Au-dessus, sous toiture, se déployait le vaste volume de la grange à foin faisant fonction d’isolant. Accolée à cette ferme, les familles aisées possédaient une maison d’été, étroite et plus soignée, notamment dans ses enduits, décorés parfois. En descendant la vallée, les forêts se font plus présentes, et le bois plus courant dans les constructions. Séparés par sept kilomètres, Saint-Martin-de-Belleville (1450 mètres) et Saint-Jean-de-Belleville (1140 mètres) offrent un bel exemple de cette transition.

La Maurienne, un habitat tout minéral

Avec ses 127 km, c’est la plus longue des vallées intra-alpines. Elle décrit une large courbe au fond de laquelle s’écoule la rivière de l’Arc, depuis les sommets glacés qui dominent Bonneval-sur-Arc jusqu’à sa confluence avec l’Isère au Pont Royal.

Sa physionomie tantôt large, tantôt étroite résulte de sa complexité géologique et de l’érosion sélective des glaciers. Comme en Tarentaise, les hommes ont trouvé ici une réserve inépuisable de pierres variées, chacune aux qualités spécifiques : certaines taillables comme les calcaires, d’autres débitables comme la lauze, ou d’autres encore transformables comme le gypse qui, une fois cuit, fournit le plâtre. Ainsi, la pierre était-elle appelée, là encore, à devenir le principal matériau de construction.

Sobriété du bâti

Les murs des maisons s’élèvent en pierre sur toute leur hauteur, coiffés par de lourdes toitures de lauzes. Ici le bois n’est utilisé que pour les charpentes, et ponctuellement pour quelques linteaux de portes et de fenêtres. L’épicéa et le mélèze sont les deux essences les plus couramment utilisées; l’épicéa étant cependant plus apprécié pour ses qualités de solidité et de souplesse.

Parallèlement, ces hommes ont dû s’adapter à une importante contrainte climatique : la violence des vents, le foehn et la lombarde, qui soufflent ici en toutes saisons. Ils ont donc construit leurs maisons basses, partiellement enterrées, sans débord de toiture. Compactes et d’une grande minéralité, elles se fondent de façon remarquable dans le paysage. Faiblement pentus (cela va de soi !), les toits de lauzes maintiennent la neige, qui participe ainsi à l’isolation du logis.

Afin de lutter contre les infiltrations d’air, les anciens prirent également l’habitude d’enduire à la chaux les murs des parties habitées.
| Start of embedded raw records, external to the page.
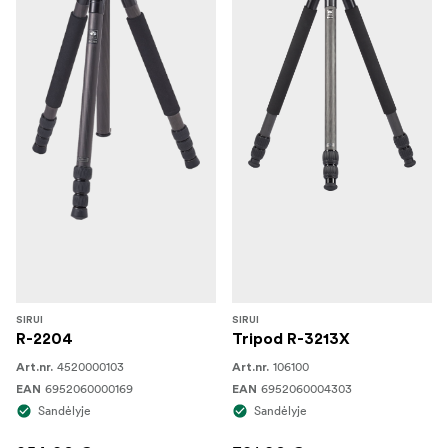
SIRUI
SIRUI
R-2204
Tripod R-3213X
4520000103
106100
Art.nr.
Art.nr.
6952060000169
6952060004303
EAN
EAN
Sandėlyje
Sandėlyje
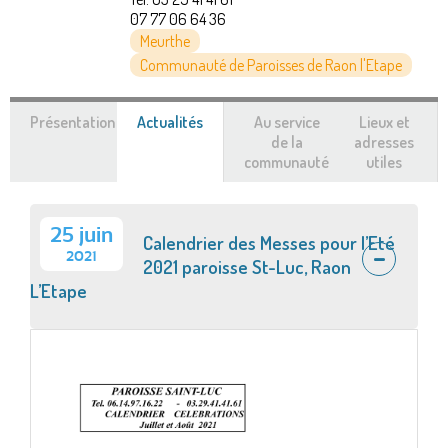
07 77 06 64 36
Meurthe
Communauté de Paroisses de Raon l'Etape
Présentation
Actualités
(onglet
Au service
Lieux et
actif)
de la
adresses
communauté
utiles
25 juin
Calendrier des Messes pour l’Eté
2021
2021 paroisse St-Luc, Raon
L’Etape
Les granges en pierre sèche profitaient à l’inverse de cette ventilation naturelle. La moyenne Maurienne apparaît moins marquée par la pénurie de bois. Les rez-de-chaussée en pierre sont parfois surmontés de granges en bois, et les balcons profitent aussi de ce matériau.

Pour le reste, les maisons présentent les mêmes caractéristiques qu’en haute Maurienne. Toutefois, certains bourgs affectent des spécificités notables : toits très pentus car autrefois couverts de chaume, pignons de grange en aulnes tressés, garde-corps coloré sur le versant du soleil, autant de singularités nées de la « cueillette » localisée des matériaux et de la variété des contraintes montagnardes.